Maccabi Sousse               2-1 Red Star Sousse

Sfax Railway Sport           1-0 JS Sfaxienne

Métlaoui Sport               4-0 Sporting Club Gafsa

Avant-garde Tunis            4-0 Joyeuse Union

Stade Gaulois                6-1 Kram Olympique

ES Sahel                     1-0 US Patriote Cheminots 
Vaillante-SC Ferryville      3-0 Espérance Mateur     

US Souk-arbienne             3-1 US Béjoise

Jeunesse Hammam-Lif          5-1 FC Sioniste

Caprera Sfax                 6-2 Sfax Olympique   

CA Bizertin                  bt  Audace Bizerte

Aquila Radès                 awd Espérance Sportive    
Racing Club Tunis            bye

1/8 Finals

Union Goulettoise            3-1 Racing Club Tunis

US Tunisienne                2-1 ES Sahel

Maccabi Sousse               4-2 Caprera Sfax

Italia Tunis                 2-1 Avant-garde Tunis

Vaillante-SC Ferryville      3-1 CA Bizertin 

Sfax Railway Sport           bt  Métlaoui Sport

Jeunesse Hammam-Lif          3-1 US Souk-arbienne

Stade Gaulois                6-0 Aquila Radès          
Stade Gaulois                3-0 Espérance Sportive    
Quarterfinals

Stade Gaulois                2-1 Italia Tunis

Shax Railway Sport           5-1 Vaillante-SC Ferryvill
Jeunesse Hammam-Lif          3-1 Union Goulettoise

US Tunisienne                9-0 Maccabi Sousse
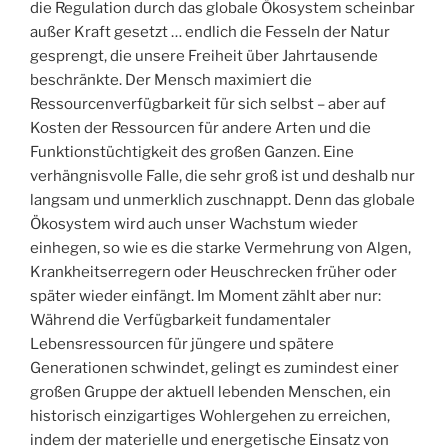
die Regulation durch das globale Ökosystem scheinbar
außer Kraft gesetzt … endlich die Fesseln der Natur
gesprengt, die unsere Freiheit über Jahrtausende
beschränkte. Der Mensch maximiert die
Ressourcenverfügbarkeit für sich selbst – aber auf
Kosten der Ressourcen für andere Arten und die
Funktionstüchtigkeit des großen Ganzen. Eine
verhängnisvolle Falle, die sehr groß ist und deshalb nur
langsam und unmerklich zuschnappt. Denn das globale
Ökosystem wird auch unser Wachstum wieder
einhegen, so wie es die starke Vermehrung von Algen,
Krankheitserregern oder Heuschrecken früher oder
später wieder einfängt. Im Moment zählt aber nur:
Während die Verfügbarkeit fundamentaler
Lebensressourcen für jüngere und spätere
Generationen schwindet, gelingt es zumindest einer
großen Gruppe der aktuell lebenden Menschen, ein
historisch einzigartiges Wohlergehen zu erreichen,
indem der materielle und energetische Einsatz von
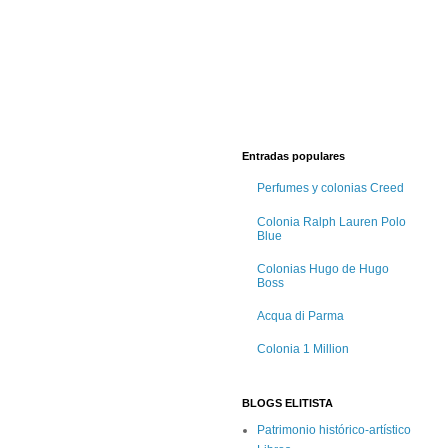
Entradas populares
Perfumes y colonias Creed
Colonia Ralph Lauren Polo
Blue
Colonias Hugo de Hugo
Boss
Acqua di Parma
Colonia 1 Million
BLOGS ELITISTA
Patrimonio histórico-artístico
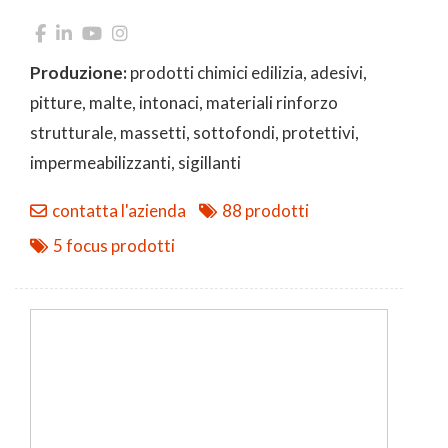
Produzione:
prodotti chimici edilizia, adesivi,
pitture, malte, intonaci, materiali rinforzo
strutturale, massetti, sottofondi, protettivi,
impermeabilizzanti, sigillanti
contatta l'azienda
88 prodotti
5 focus prodotti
□ □ □ □ □
● Required action
Using the records above, set down exactly the lines from the one with "3-1 US Souk-arbienne" through the one with "9-0 Maccabi Sousse", inclusive, and nothing more.

● Solution
Jeunesse Hammam-Lif          3-1 US Souk-arbienne

Stade Gaulois                6-0 Aquila Radès          
Stade Gaulois                3-0 Espérance Sportive    
Quarterfinals

Stade Gaulois                2-1 Italia Tunis

Shax Railway Sport           5-1 Vaillante-SC Ferryvill
Jeunesse Hammam-Lif          3-1 Union Goulettoise

US Tunisienne                9-0 Maccabi Sousse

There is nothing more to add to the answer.